On l’a vu ci-avant : l’intérêt public majeur n’est qu’une des hypothèses de dérogations prévues par la loi.

Que faire en présence d’un tel intérêt ? Comment l’apprécier ? S’agissant en l’espèce de la réalisation… d’un centre commercial.

Et le CE de poursuivre, et c’est là l’apport essentiel :

« En présence d’un tel intérêt, le projet ne peut cependant être autorisé, eu égard aux atteintes portées aux espèces protégées appréciées en tenant compte des mesures de réduction et de compensation prévues, que si, d’une part, il n’existe pas d’autre solution satisfaisante et, d’autre part, cette dérogation ne nuit pas au maintien, dans un état de conservation favorable, des populations des espèces concernées dans leur aire de répartition naturelle…»

 

Donc il y a bien une appréciation cumulative des conditions 1, 2 et 3 évoquées ci-avant.
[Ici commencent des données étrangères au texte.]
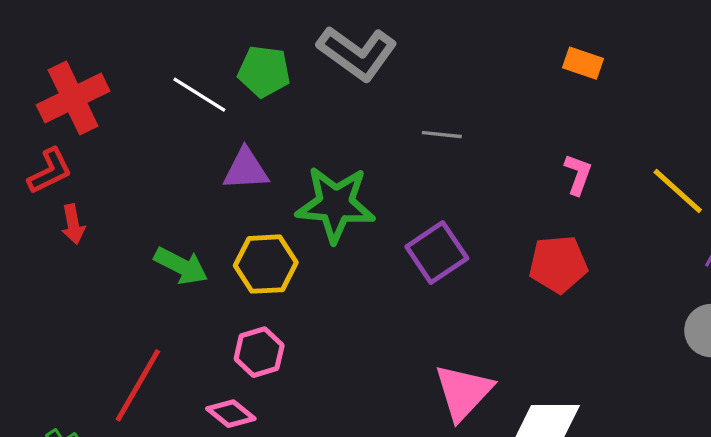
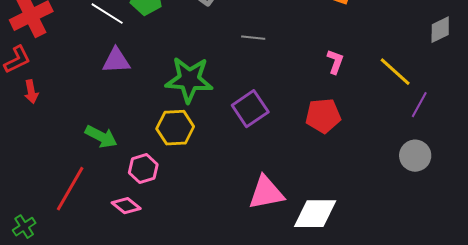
purple triangle: (246, 169) -> (116, 61), moved
yellow hexagon: (266, 264) -> (175, 128), moved
green arrow: (181, 266) -> (101, 137), moved
pink triangle: (463, 392) -> (266, 193), turned 36

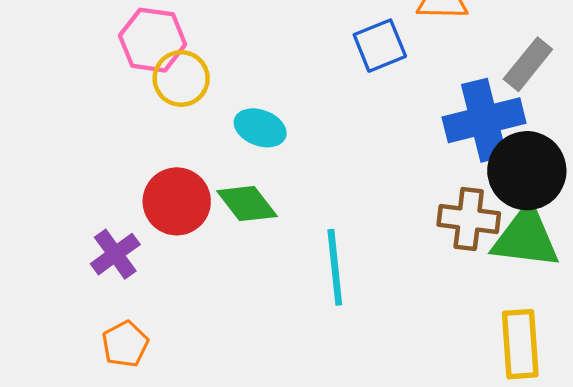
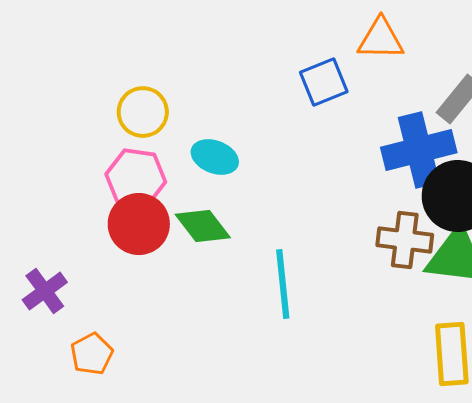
pink hexagon: (153, 40) -> (136, 178), moved
purple cross: (115, 254) -> (45, 291), moved

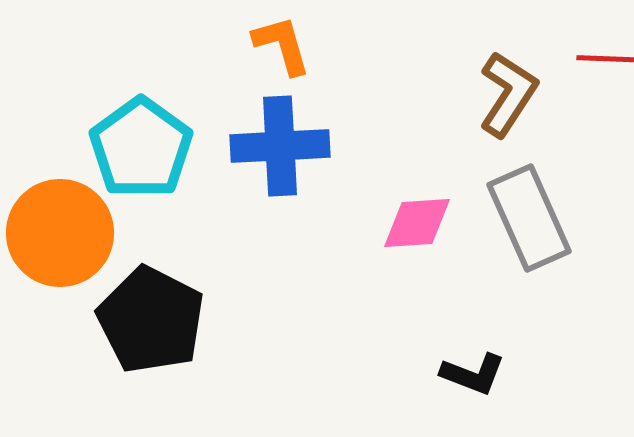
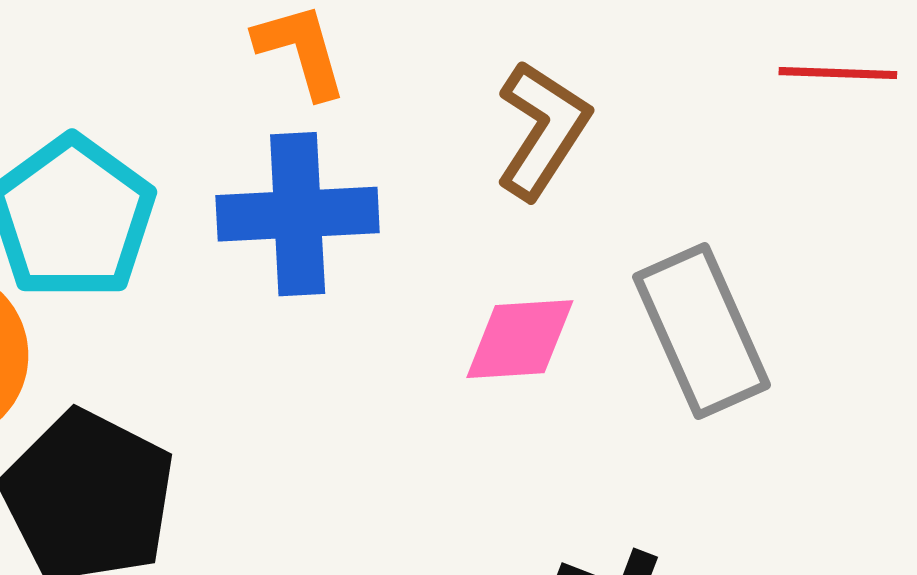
brown L-shape: (508, 94) -> (543, 130), moved

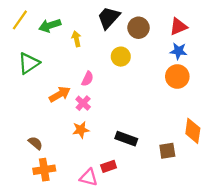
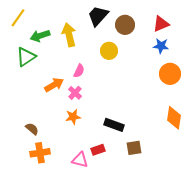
green arrow: (50, 26) -> (40, 36), moved
yellow arrow: (76, 39) -> (69, 35), size x1.6
orange circle: (177, 77) -> (170, 74), moved
brown square: (167, 151) -> (134, 148), moved

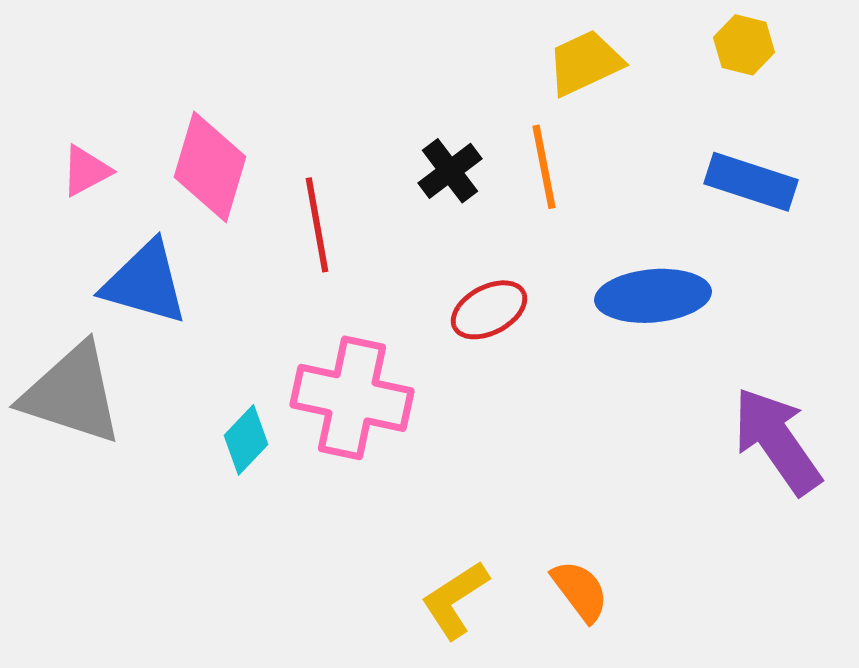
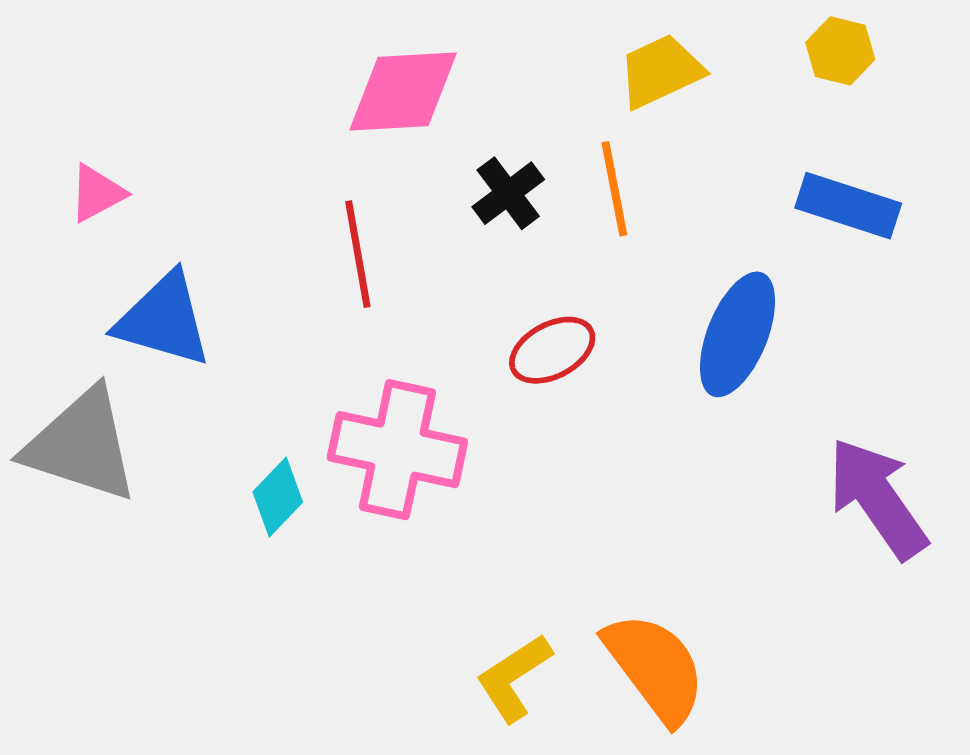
pink diamond: (210, 167) -> (403, 92), moved, turned 70
blue ellipse: (653, 296) -> (737, 334), turned -63
orange semicircle: (580, 591) -> (655, 668), size x1.6

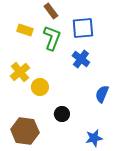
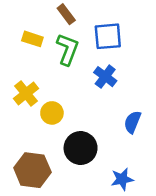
black circle: (62, 114) -> (81, 148), size x1.6

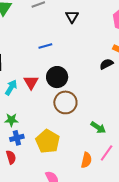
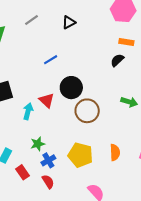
black triangle: (72, 17) -> (69, 22), turned 48
green arrow: (98, 127) -> (129, 102), moved
orange semicircle: (86, 160) -> (115, 152), moved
Cela ressortait nettement du texte, mais cela va mieux en le disant.

 

Et le CE de poursuivre de manière intéressante sur la fonction du juge en référé en ce domaine :

« Dans le cadre de son appréciation globale de l’urgence au vu de la situation d’espèce, le juge des référés peut, sans commettre d’erreur de droit, tenir compte, en complément des risques induits pour des espèces protégées et de l’imminence de la réalisation de travaux, de la circonstance que les sociétés bénéficiaires de l’arrêté en cause avaient fait l’objet d’une procédure de manquement et d’une mise en demeure du fait des conditions d’exécution d’une précédente dérogation prise en application des dispositions de l’article L. 411-2 du code de l’environnement et que les mesures d’évitement, de réduction et de compensation prévues par la dérogation litigieuse pourraient également ne pas être respectées par les sociétés requérantes. »

N.B.: sur ce point, voir aussi CE, 3 octobre 2003, n° 256336, rec. T. p. 921.